Problem details: Output exactly the lines from the first line of the records below through the line containing "satisfaction and a", both included, leaving out any pictures.

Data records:
---+---
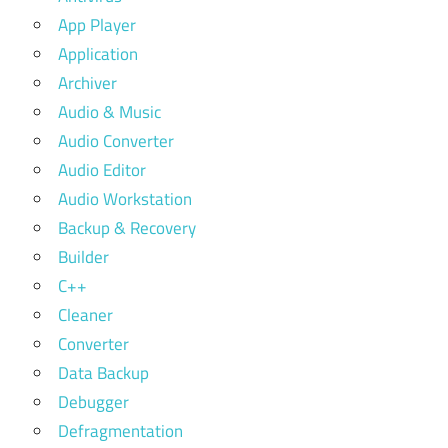
App Player
Application
Archiver
Audio & Music
Audio Converter
Audio Editor
Audio Workstation
Backup & Recovery
Builder
C++
Cleaner
Converter
Data Backup
Debugger
Defragmentation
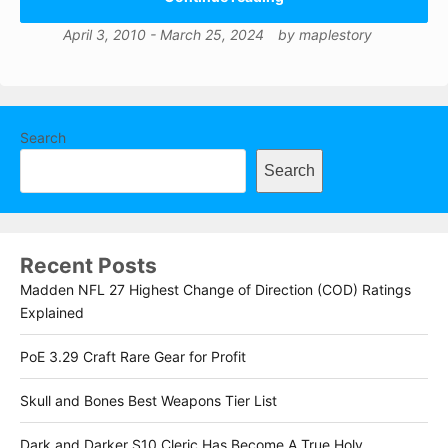
April 3, 2010
-
March 25, 2024
by
maplestory
Search
Search
Recent Posts
Madden NFL 27 Highest Change of Direction (COD) Ratings
Explained
PoE 3.29 Craft Rare Gear for Profit
Skull and Bones Best Weapons Tier List
Dark and Darker S10 Cleric Has Become A True Holy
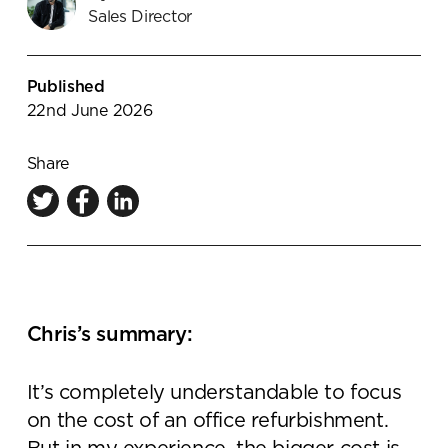
Sales Director
Knowledge Centre
Showroom
Published
22nd June 2026
Share
Chris’s summary:
It’s completely understandable to focus
on the cost of an office refurbishment.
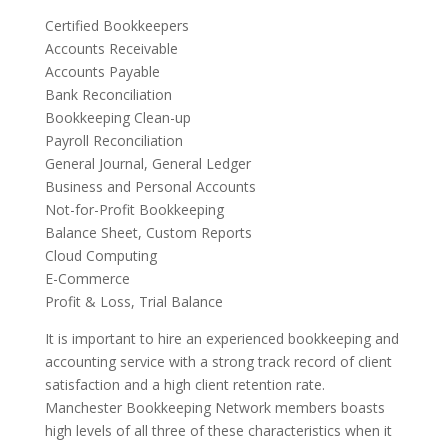
Certified Bookkeepers
Accounts Receivable
Accounts Payable
Bank Reconciliation
Bookkeeping Clean-up
Payroll Reconciliation
General Journal, General Ledger
Business and Personal Accounts
Not-for-Profit Bookkeeping
Balance Sheet, Custom Reports
Cloud Computing
E-Commerce
Profit & Loss, Trial Balance
It is important to hire an experienced bookkeeping and
accounting service with a strong track record of client
satisfaction and a high client retention rate.
Manchester Bookkeeping Network members boasts
high levels of all three of these characteristics when it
---+---
Answer box:
App Player
Application
Archiver
Audio & Music
Audio Converter
Audio Editor
Audio Workstation
Backup & Recovery
Builder
C++
Cleaner
Converter
Data Backup
Debugger
Defragmentation
April 3, 2010
-
March 25, 2024
by
maplestory
Search
Search
Recent Posts
Madden NFL 27 Highest Change of Direction (COD) Ratings
Explained
PoE 3.29 Craft Rare Gear for Profit
Skull and Bones Best Weapons Tier List
Dark and Darker S10 Cleric Has Become A True Holy
Sales Director
Knowledge Centre
Showroom
Published
22nd June 2026
Share
Chris’s summary:
It’s completely understandable to focus
on the cost of an office refurbishment.
Certified Bookkeepers
Accounts Receivable
Accounts Payable
Bank Reconciliation
Bookkeeping Clean-up
Payroll Reconciliation
General Journal, General Ledger
Business and Personal Accounts
Not-for-Profit Bookkeeping
Balance Sheet, Custom Reports
Cloud Computing
E-Commerce
Profit & Loss, Trial Balance
It is important to hire an experienced bookkeeping and
accounting service with a strong track record of client
satisfaction and a high client retention rate.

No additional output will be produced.